+++ Records provided
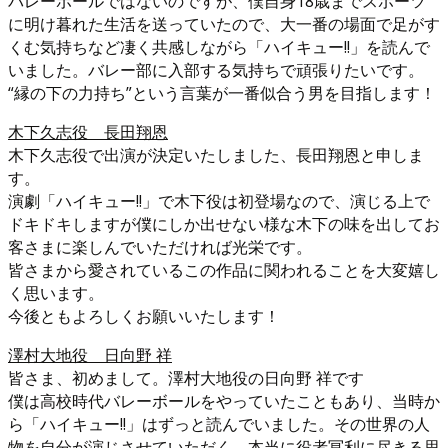
バレーボールではないのですが、僕自身18歳までスポーツ
に明け暮れた生活を送っていたので、大一番の場面で足がす
くむ気持ちなど凄く共感しながら「ハイキュー!!」を読んで
いました。バレー部に入部する気持ちで頑張りたいです。
“縁の下の力持ち”という言葉が一番似合う男を目指します！
木下久志役 長田翔恩
木下久志役で出演が決定いたしました、長田翔恩と申しま
す。
演劇「ハイキュー!!」で木下役は初登場なので、演じる上で
ドキドキしますが僕にしか出せない様な木下の味を出してお
客さまに楽しんでいただければ光栄です。
皆さまから愛されているこの作品に関われることを大変嬉し
く思います。
今後ともよろしくお願いいたします！
澤村大地役 日向野 祥
皆さま、初めまして。澤村大地役の日向野 祥です
僕は高校時代バレーボールをやっていたこともあり、当時か
ら「ハイキュー!!」はずっと読んでいました。その世界の人
物を自分が演じさせていただく。本当に役者冥利に尽きる思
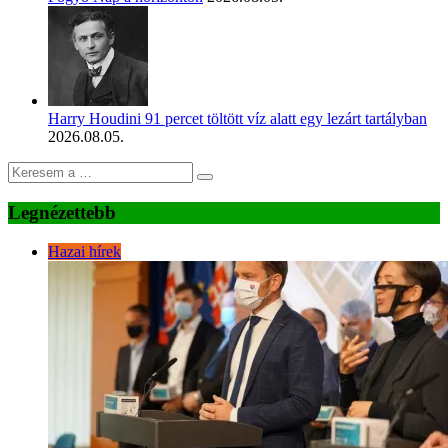
Harry Houdini 91 percet töltött víz alatt egy lezárt tartályban
2026.08.05.
Legnézettebb
Hazai hírek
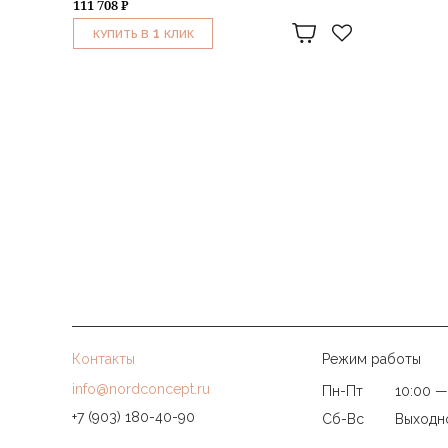
111 708 ₽
1
КУПИТЬ В
КЛИК
Контакты
Режим работы
info@nordconcept.ru
Пн-Пт
10:00 —
+7 (903) 180-40-90
Сб-Вс
Выходн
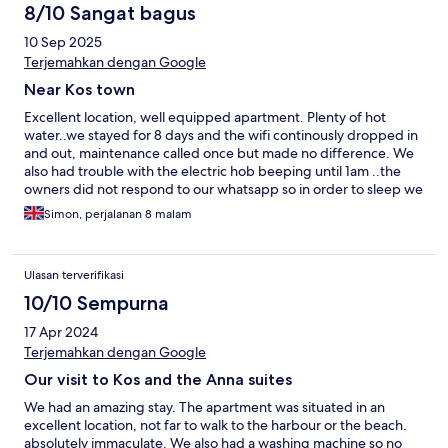
8/10 Sangat bagus
10 Sep 2025
Terjemahkan dengan Google
Near Kos town
Excellent location, well equipped apartment. Plenty of hot
water..we stayed for 8 days and the wifi continously dropped in
and out, maintenance called once but made no difference. We
also had trouble with the electric hob beeping until 1am ..the
owners did not respond to our whatsapp so in order to sleep we
reset the fuse on the fusebox which sorted it out...
Simon, perjalanan 8 malam
Ulasan terverifikasi
10/10 Sempurna
17 Apr 2024
Terjemahkan dengan Google
Our visit to Kos and the Anna suites
We had an amazing stay. The apartment was situated in an
excellent location, not far to walk to the harbour or the beach.
absolutely immaculate. We also had a washing machine so no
++++++
### Problem statement
Output a faithful copy of the data, with each picture left out.

### Answer space
バレーボールではないのですが、僕自身18歳までスポーツ
に明け暮れた生活を送っていたので、大一番の場面で足がす
くむ気持ちなど凄く共感しながら「ハイキュー!!」を読んで
いました。バレー部に入部する気持ちで頑張りたいです。
“縁の下の力持ち”という言葉が一番似合う男を目指します！
木下久志役 長田翔恩
木下久志役で出演が決定いたしました、長田翔恩と申しま
す。
演劇「ハイキュー!!」で木下役は初登場なので、演じる上で
ドキドキしますが僕にしか出せない様な木下の味を出してお
客さまに楽しんでいただければ光栄です。
皆さまから愛されているこの作品に関われることを大変嬉し
く思います。
今後ともよろしくお願いいたします！
澤村大地役 日向野 祥
皆さま、初めまして。澤村大地役の日向野 祥です
僕は高校時代バレーボールをやっていたこともあり、当時か
ら「ハイキュー!!」はずっと読んでいました。その世界の人
物を自分が演じさせていただく。本当に役者冥利に尽きる思
Harry Houdini 91 percet töltött víz alatt egy lezárt tartályban
2026.08.05.
Legnézettebb
Hazai hírek
111 708 ₽
1
КУПИТЬ В
КЛИК
Контакты
Режим работы
info@nordconcept.ru
Пн-Пт
10:00 —
+7 (903) 180-40-90
Сб-Вс
Выходн
8/10 Sangat bagus
10 Sep 2025
Terjemahkan dengan Google
Near Kos town
Excellent location, well equipped apartment. Plenty of hot
water..we stayed for 8 days and the wifi continously dropped in
and out, maintenance called once but made no difference. We
also had trouble with the electric hob beeping until 1am ..the
owners did not respond to our whatsapp so in order to sleep we
reset the fuse on the fusebox which sorted it out...
Simon, perjalanan 8 malam
Ulasan terverifikasi
10/10 Sempurna
17 Apr 2024
Terjemahkan dengan Google
Our visit to Kos and the Anna suites
We had an amazing stay. The apartment was situated in an
excellent location, not far to walk to the harbour or the beach.
absolutely immaculate. We also had a washing machine so no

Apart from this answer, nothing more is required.